Perdu dans le sud de l'Aveyron, l'Hôtel Carayon, charmant
2 étoiles familial, accueille tout sourire les clients douze mois sur douze. Une activité à l'année rendue possible grâce à d'importants investissements financiers, mais aussi grâce à la mise en avant de produits touristiques naturels et le démarchage des têtes grises.

Claire Cosson

Il arrive en coup de vent et ne tient pas en place. Elle, penchée sur le planning de la semaine, vérifie un à un le nombre de groupes enregistrés au cours des prochains mois avant d'aller saluer les clients, tout juste installés dans le restaurant panoramique pour déjeuner. "Claudette, qu'en penses-tu... ?", lance Pierre Carayon à son épouse, une nouvelle idée en tête toutes les dix secondes.

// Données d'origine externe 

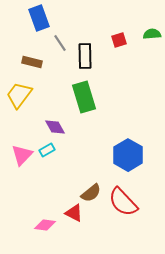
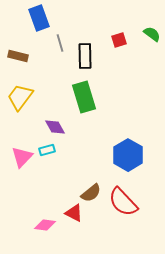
green semicircle: rotated 42 degrees clockwise
gray line: rotated 18 degrees clockwise
brown rectangle: moved 14 px left, 6 px up
yellow trapezoid: moved 1 px right, 2 px down
cyan rectangle: rotated 14 degrees clockwise
pink triangle: moved 2 px down
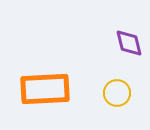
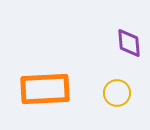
purple diamond: rotated 8 degrees clockwise
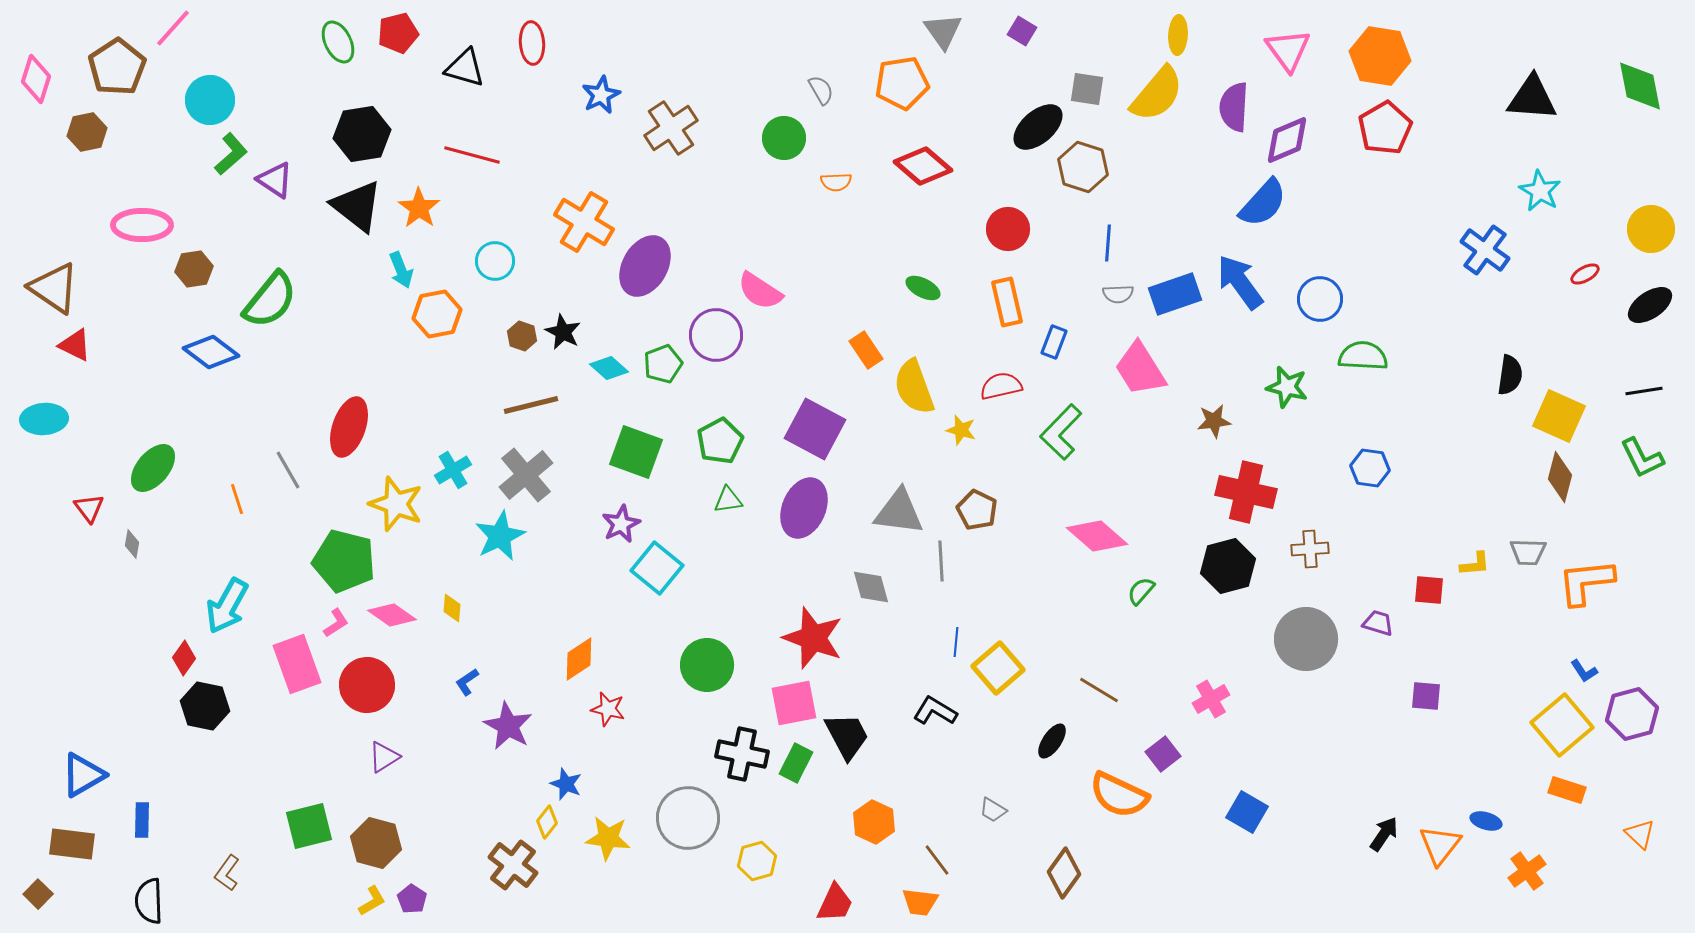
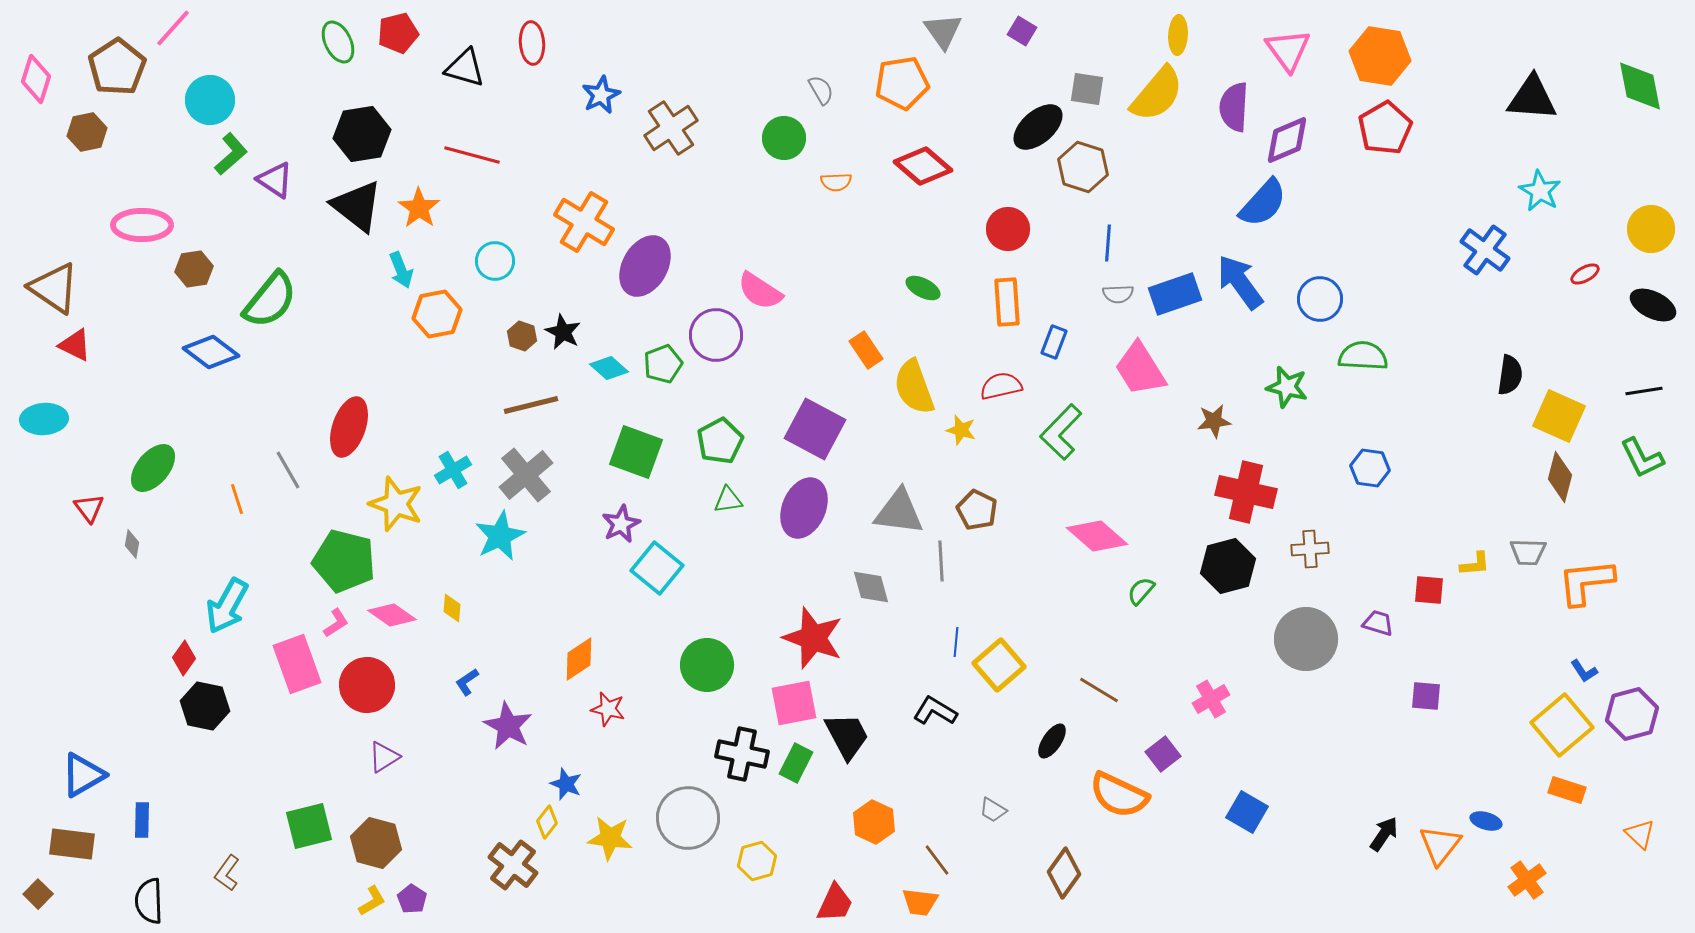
orange rectangle at (1007, 302): rotated 9 degrees clockwise
black ellipse at (1650, 305): moved 3 px right; rotated 60 degrees clockwise
yellow square at (998, 668): moved 1 px right, 3 px up
yellow star at (608, 838): moved 2 px right
orange cross at (1527, 871): moved 9 px down
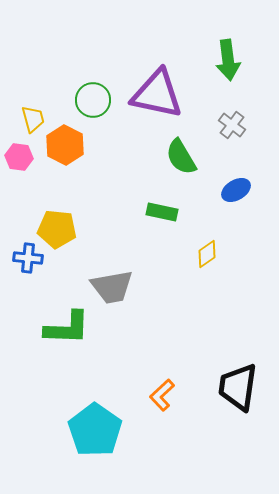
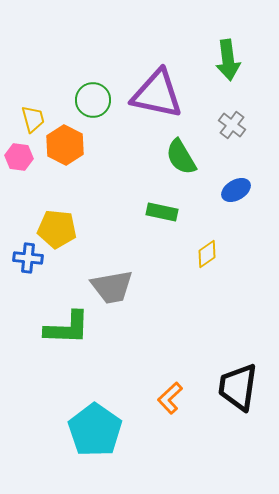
orange L-shape: moved 8 px right, 3 px down
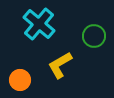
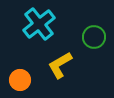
cyan cross: rotated 12 degrees clockwise
green circle: moved 1 px down
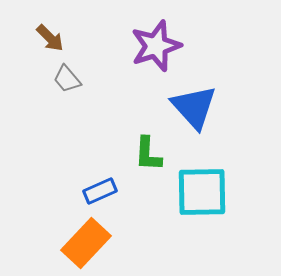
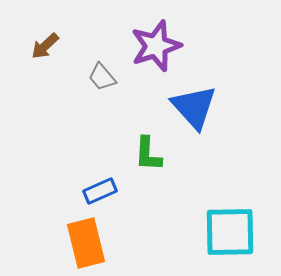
brown arrow: moved 5 px left, 8 px down; rotated 92 degrees clockwise
gray trapezoid: moved 35 px right, 2 px up
cyan square: moved 28 px right, 40 px down
orange rectangle: rotated 57 degrees counterclockwise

Avec le ton gentil pour le dire, elle lui répond à voix basse, le sourire aux lèvres : "Pierre, tu as raison... mais tu me fatigues !" Suivre ce fils et arrière-petit-fils d'aubergiste s'avère, de fait, parfois véritablement épuisant. Bon pied mais aussi bon œil, notre homme a en effet une pêche d'enfer !
Levé à six heures du matin pour aller au marché, il lui arrive souvent de se coucher aux aurores afin de partager pleinement les soirées dansantes qu'il concocte pour ses clients. Ce qui n'empêche jamais pour autant ce dynamique quinquagénaire de se ruer sur le téléphone dès la première sonnerie, de parcourir chaque jour son domaine hôtelier en voiturette de golf (parc de 3 hectares), s'inquiétant des travaux effectués par le jardinier, ou bien encore de faire sans cesse des allers et retours au
rectorat de l'académie de Toulouse où il a été récemment nommé conseiller de l'enseignement technologique. Sans oublier ses fréquents déplacements dans les salons touristiques (Mit International) et ses très nombreuses visites chez les autocaristes.
Même son père, aujourd'hui âgé de 92 ans, qui lui rend visite quotidiennement, l'avoue volontiers : "C'est un courant d'air." Un courant d'air qui sait néanmoins parfaitement dans quel sens il doit prendre le vent. Ce n'est pas un hasard du reste, si dans le village et aux environs, Pierre Carayon fait des envieux.

Savoy, Dorchester...

Pierre Carayon déclare : "Afficher actuellement presque complet de Pâques à la Toussaint et réaliser un chiffre d'affaires annuel de l'ordre de 8 millions de francs", à Saint-Sernin-sur-Rance (290 m d'altitude), petit bourg de 500 âmes, perdu au fin fond du sud de l'Aveyron, relève encore de nos jours de l'exploit. Alors, imaginez vingt-cinq ans en arrière... La chose était réellement inconcevable ! D'autant que Pierre Carayon, certes né au numéro 8 de l'auberge familiale (créée en 1876), n'envisageait guère en ce temps-là d'endosser la tenue d'hôtelier-restaurateur. "Ma licence d'anglais en poche, je me destinais plutôt à l'enseignement", confie avec malice l'intéressé. Et d'ajouter : "Mais quand mon frère aîné a choisi d'orienter sa carrière ailleurs que dans l'hôtellerie, j'ai facilement changé mon fusil d'épaule." Le jeune homme avait, évidemment, maintes fois travaillé avec ses parents le week-end. C'est donc sans grandes difficultés qu'il suit une formation à l'école hôtelière de Toulouse. Il veut toutefois en connaître davantage. Alors Pierre Carayon s'en va faire ses classes à Paris chez Maxim's, puis franchit la Manche pour se faire la main dans de prestigieuses maisons comme le Savoy, le Dorchester... A vingt-cinq ans, l'enfant du pays revient gonflé à bloc au village afin de reprendre les rênes de l'affaire familiale. Très vite, le chef de cette petite entreprise décroche les récompenses culinaires : fina-
liste du concours national de la Cuisine régionale organisé par les Logis de France dont il est devenu membre, 13 au Gault et Millau, une étoile au Bottin Gourmand, répertorié au Guide Rouge... Mieux encore ! Notre cuisinier entre au sein de l'Entente des cuisiniers et hôteliers de métier.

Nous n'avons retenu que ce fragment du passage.